Chorionic-villus sampling and amniocentesis are two types of invasive diagnostic testing that may be used to help diagnose Down syndrome prenatally (Driscoll 2559). During chorionic-villus sampling a small tube is inserted into the uterus to obtain a small sample of the placenta. Amniocentesis is a procedure where a thin long needle is used to withdraw amniotic fluid from the amniotic sac (Frey 1209). Although these two types of tests are more invasive they are more accurate and have a relatively low rate of pregnancy loss (Driscoll 2559). There is a slightly increased risk of fetal loss with chorionic-villus sampling than with amniocentesis" (Driscoll 1472). Contemporary rates of pregnancy loss after ultrasound-guided amniocentesis are lower than the rate of 1 per 200 pregnancies (0.5%)" and "rates of fetal loss associated with chorionic-villus sampling are about 1% higher than rates associated with amniocentesis" (Driscoll 2559). Although there is more of a risk factor when testing for Down Syndrome by means of Amniocentesis and Chorionic-villus sampling, they are more effective than noninvasive methods because these tests provide definitive answer by means of Karyotyping.

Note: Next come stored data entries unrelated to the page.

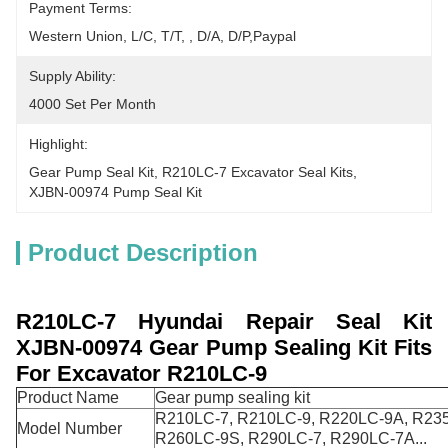
Payment Terms:
Western Union, L/C, T/T, , D/A, D/P,Paypal
Supply Ability:
4000 Set Per Month
Highlight:
Gear Pump Seal Kit
, 
R210LC-7 Excavator Seal Kits
, 
XJBN-00974 Pump Seal Kit
Product Description
R210LC-7
Hyundai Repair Seal Kit
XJBN-00974
Gear Pump Sealing Kit Fits
For Excavator R210LC-9
Product Name
Gear pump sealing kit
R210LC-7, R210LC-9, R220LC-9A, R23
Model Number
R260LC-9S, R290LC-7, R290LC-7A...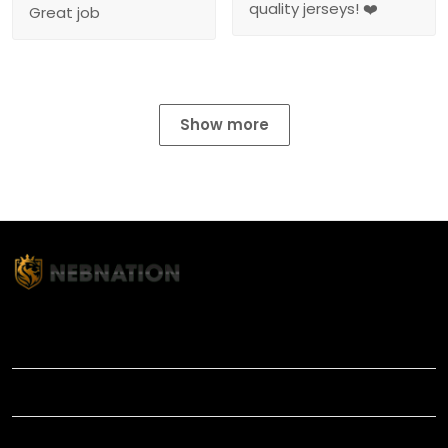
quality jerseys! ❤️
Great job
Show more
TITLE
INFORMATIONS
HELP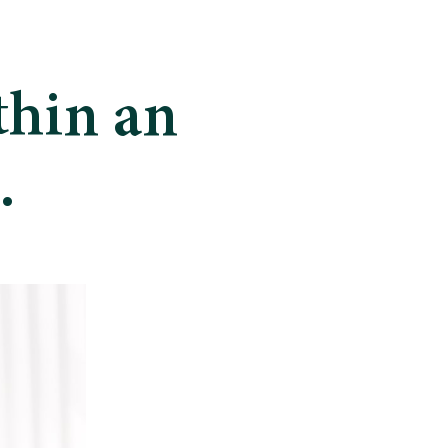
thin an
.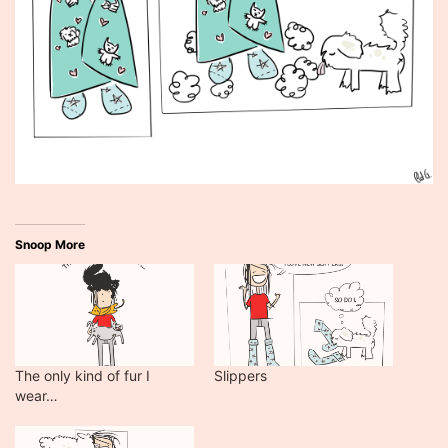
Snoop More
The only kind of fur I
Slippers
wear…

Down syndrome is usually already the suspected diagnosis for those who have undergone prenatal testing. Also at birth when the physical signs of Down syndrome can be seen, the infant then undergoes genetic testing to verify that they have Trisomy 21. Genetic testing can be done via tissue sample or blood sample. The sample of tissue or blood is used to obtain a karyotype, a picture of the chromosomes paired and arranged by side and shape, of the infant's chromosomes. A karyotype done to test for Trisomy 21 would reveal that there is an extra chromosome 21 (Frey 1208).

Down syndrome is a non-curable disease, thus there is no treatment available. However, the secondary complications that patients experience due to Down syndrome are the symptoms that can be treated. For example, hearing impairment is often treated with hearing aids. Visual problems can be corrected with glasses or surgery (Royston 20). Duodenal atresia and heart defects are treated by surgery (Frey 1208).

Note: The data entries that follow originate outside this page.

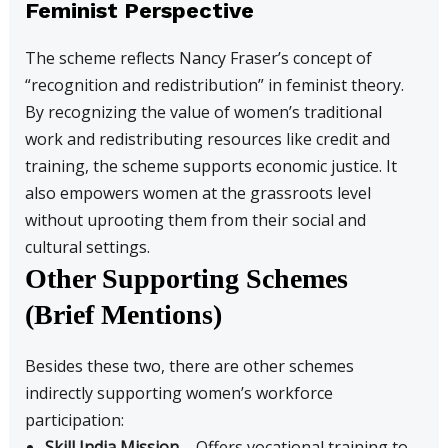
Feminist Perspective
The scheme reflects Nancy Fraser’s concept of
“recognition and redistribution” in feminist theory.
By recognizing the value of women’s traditional
work and redistributing resources like credit and
training, the scheme supports economic justice. It
also empowers women at the grassroots level
without uprooting them from their social and
cultural settings.
Other Supporting Schemes
(Brief Mentions)
Besides these two, there are other schemes
indirectly supporting women’s workforce
participation:
Skill India Mission
– Offers vocational training to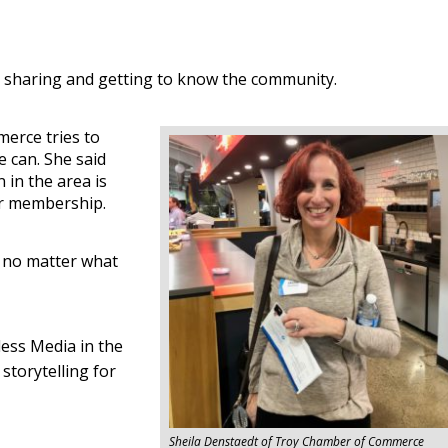
 sharing and getting to know the community.
erce tries to
 can. She said
 in the area is
er membership.
n no matter what
ess Media in the
storytelling for
Sheila Denstaedt of Troy Chamber of Commerce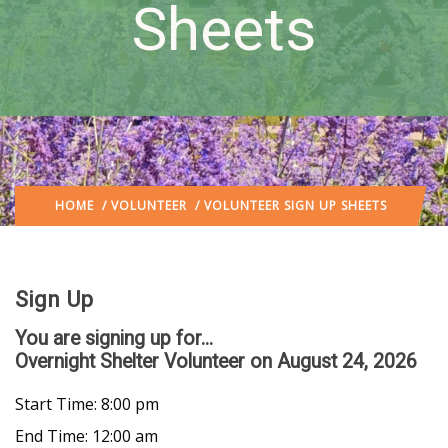
Sheets
HOME
/
VOLUNTEER
/ VOLUNTEER SIGN UP SHEETS
Sign Up
You are signing up for...
Overnight Shelter Volunteer
on August 24, 2026
Start Time: 8:00 pm
End Time: 12:00 am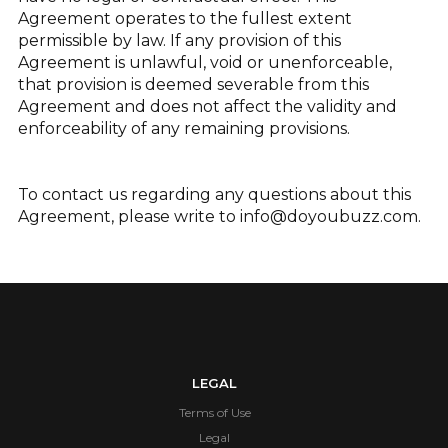
Agreement operates to the fullest extent
permissible by law. If any provision of this
Agreement is unlawful, void or unenforceable,
that provision is deemed severable from this
Agreement and does not affect the validity and
enforceability of any remaining provisions.
To contact us regarding any questions about this
Agreement, please write to
info@doyoubuzz.com
.
LEGAL
Terms of Use
Legal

One way that doctors do try to prevent the occurrence of Down syndrome is that they refer couples preparing to have babies to a genetic counselor (Frey 1209). The counselor informs the couple that the risk of having a baby with Down syndrome increases as the mother's age increases; however, the majority of infants with Trisomy 21 are born to women younger than 35 years of age (Driscoll 1471). Also, prenatal testing may aid in diagnosing whether the fetus has Trisomy 21 or not. This advanced information presents the expecting parents an opportunity to choose what outcome is best for them. The expecting parent(s) may choose to begin planning on how to care for an infant with Down's syndrome or a safe abortion of the fetus is also another option that is made available (Frey 1209).

The prognosis for patients with Down syndrome varies due to the fact that not all Down syndrome patients will be afflicted with the same complications. Some people diagnosed with Down syndrome, depending on the severity of the disease, are able to work, go to school, and live almost completely independently. "Provided they are helped and supported, either by their families or by social services, people with Down syndrome can live the same kind of life as everybody else" (Royston 37). When you look in terms of the reproductive ability of men and women affected with Down syndrome an immense difference can be seen. Men almost always are sterile, which enables them to have children. In contrast, women affected with Down syndrome have the ability to have offspring; however, about 50% of infants born to a mother with Down syndrome will be diagnosed with Down syndrome as well (Frey 1208). Age 50-55 is the average age of death for a person diagnosed with Down syndrome (Frey 1208). 80% of those diagnosed with Down syndrome live to the age of 60 or older (Driscoll 2557).